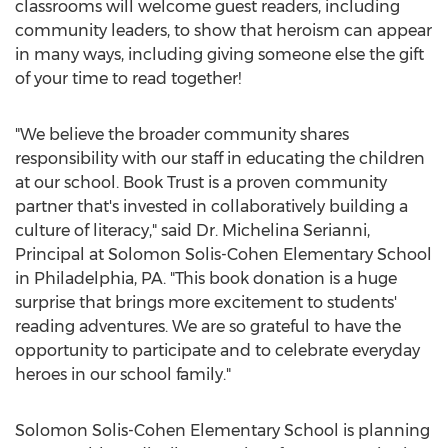
classrooms will welcome guest readers, including
community leaders, to show that heroism can appear
in many ways, including giving someone else the gift
of your time to read together!
"We believe the broader community shares
responsibility with our staff in educating the children
at our school. Book Trust is a proven community
partner that's invested in collaboratively building a
culture of literacy," said Dr.
Michelina Serianni
,
Principal at Solomon Solis-Cohen Elementary School
in
Philadelphia, PA.
"This book donation is a huge
surprise that brings more excitement to students'
reading adventures. We are so grateful to have the
opportunity to participate and to celebrate everyday
heroes in our school family."
Solomon Solis-Cohen Elementary School is planning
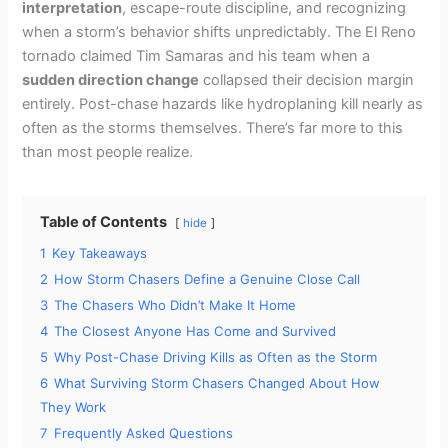
interpretation
, escape-route discipline, and recognizing
when a storm’s behavior shifts unpredictably. The El Reno
tornado claimed Tim Samaras and his team when a
sudden direction change
collapsed their decision margin
entirely. Post-chase hazards like hydroplaning kill nearly as
often as the storms themselves. There’s far more to this
than most people realize.
Table of Contents
hide
1
Key Takeaways
2
How Storm Chasers Define a Genuine Close Call
3
The Chasers Who Didn’t Make It Home
4
The Closest Anyone Has Come and Survived
5
Why Post-Chase Driving Kills as Often as the Storm
6
What Surviving Storm Chasers Changed About How
They Work
7
Frequently Asked Questions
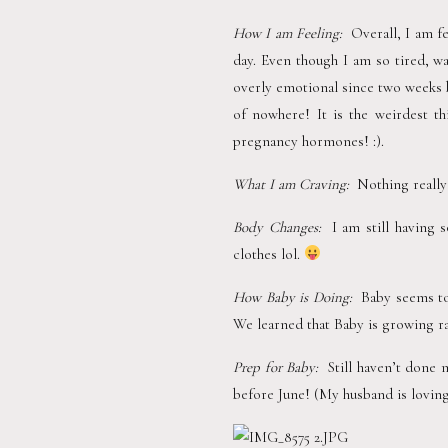
How I am Feeling:  
Overall, I am fe
day. Even though I am so tired, wa
overly emotional since two weeks b
of nowhere! It is the weirdest th
pregnancy hormones! :). 
What I am Craving:
  Nothing really
Body Changes:  
I am still having
clothes lol. 
How Baby is Doing:  
Baby seems to 
We learned that Baby is growing rap
Prep for Baby:  
Still haven’t done 
before June! (My husband is loving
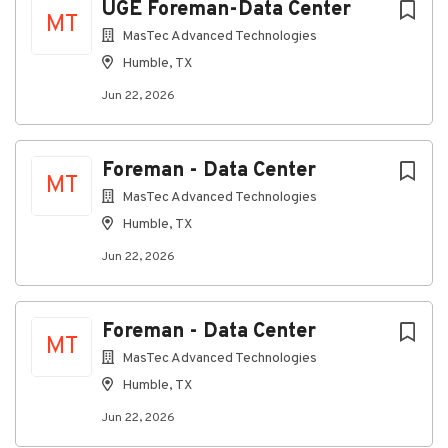
UGE Foreman-Data Center
MT
MasTec Advanced Technologies
Company Profile
Humble, TX
Jun 22, 2026
Go
to
job
Foreman - Data Center
list
MT
MasTec Advanced Technologies
Humble, TX
Jun 22, 2026
Foreman - Data Center
MT
MasTec Advanced Technologies
Humble, TX
Jun 22, 2026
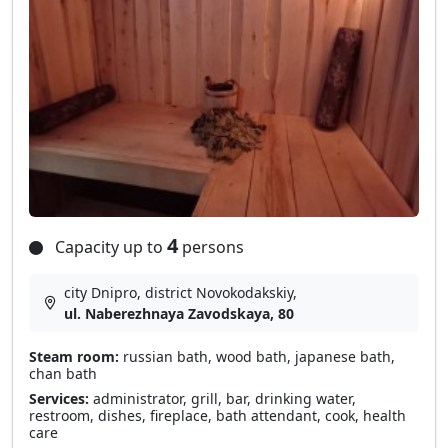
4
Capacity up to
persons
city Dnipro, district Novokodakskiy,
ul. Naberezhnaya Zavodskaya, 80
Steam room:
russian bath, wood bath, japanese bath,
chan bath
Services:
administrator, grill, bar, drinking water,
restroom, dishes, fireplace, bath attendant, cook, health
care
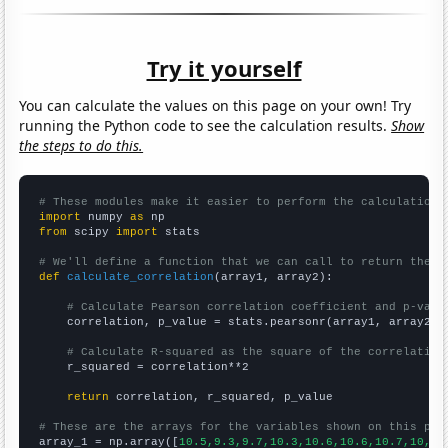
Try it yourself
You can calculate the values on this page on your own! Try
running the Python code to see the calculation results.
Show
the steps to do this.
# These modules make it easier to perform the calculation
import
 numpy 
as
from
 scipy 
import
 stats

# We'll define a function that we can call to return the c
def
calculate_correlation
(array1, array2):

# Calculate Pearson correlation coefficient and p-valu
    correlation, p_value = stats.pearsonr(array1, array2)

# Calculate R-squared as the square of the correlation
    r_squared = correlation**2

return
 correlation, r_squared, p_value

# These are the arrays for the variables shown on this pag

array_1 = np.array([
10.5,9.3,9.7,10.3,10.6,10.6,10.7,10,8.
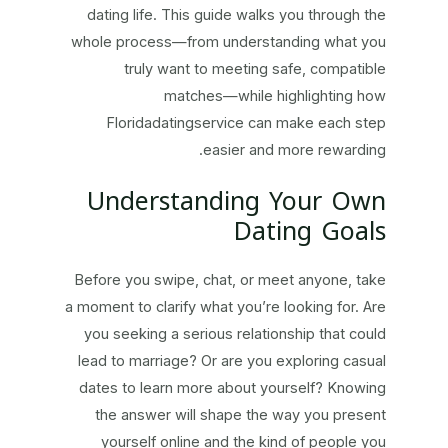
dating life. This guide walks you through the
whole process—from understanding what you
truly want to meeting safe, compatible
matches—while highlighting how
Floridadatingservice can make each step
easier and more rewarding.
Understanding Your Own
Dating Goals
Before you swipe, chat, or meet anyone, take
a moment to clarify what you’re looking for. Are
you seeking a serious relationship that could
lead to marriage? Or are you exploring casual
dates to learn more about yourself? Knowing
the answer will shape the way you present
yourself online and the kind of people you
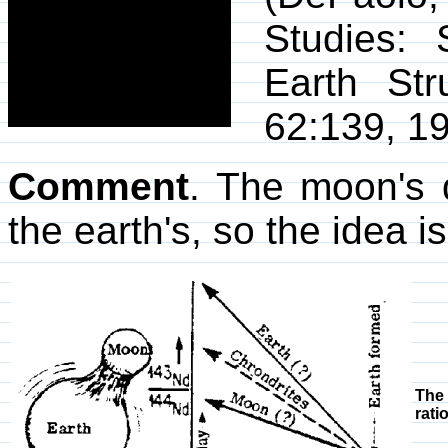
Studies:
Earth Str
62:139, 19
Comment
. The moon's 
the earth's, so the idea i
The 
rati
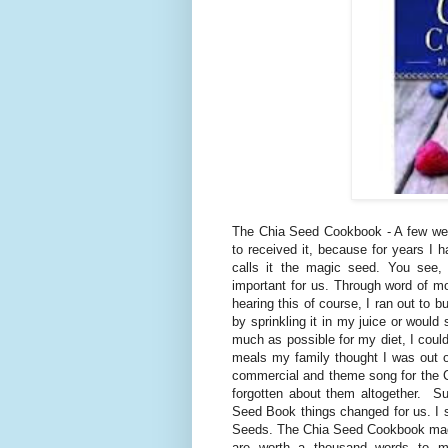
The Chia Seed Cookbook - A few wee
to received it, because for years I h
calls it the magic seed. You see,
important for us. Through word of mou
hearing this of course, I ran out to 
by sprinkling it in my juice or woul
much as possible for my diet, I could
meals my family thought I was out 
commercial and theme song for the C
forgotten about them altogether. Su
Seed Book things changed for us. I 
Seeds. The Chia Seed Cookbook made it
are worth a thousand words to my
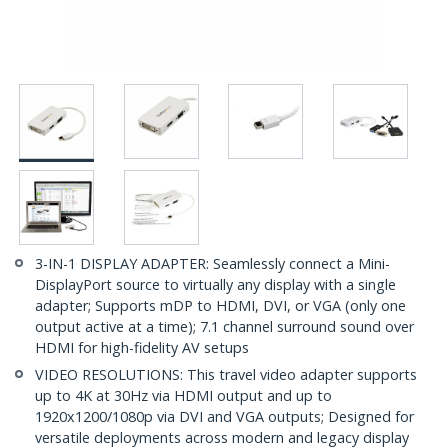
3-IN-1 DISPLAY ADAPTER: Seamlessly connect a Mini-
DisplayPort source to virtually any display with a single
adapter; Supports mDP to HDMI, DVI, or VGA (only one
output active at a time); 7.1 channel surround sound over
HDMI for high-fidelity AV setups
VIDEO RESOLUTIONS: This travel video adapter supports
up to 4K at 30Hz via HDMI output and up to
1920x1200/1080p via DVI and VGA outputs; Designed for
versatile deployments across modern and legacy display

**The task:** Show the lines of the listing above with "Elementary".

**Solved exercise:**
Principal at Solomon Solis-Cohen Elementary School
Solomon Solis-Cohen Elementary School is planning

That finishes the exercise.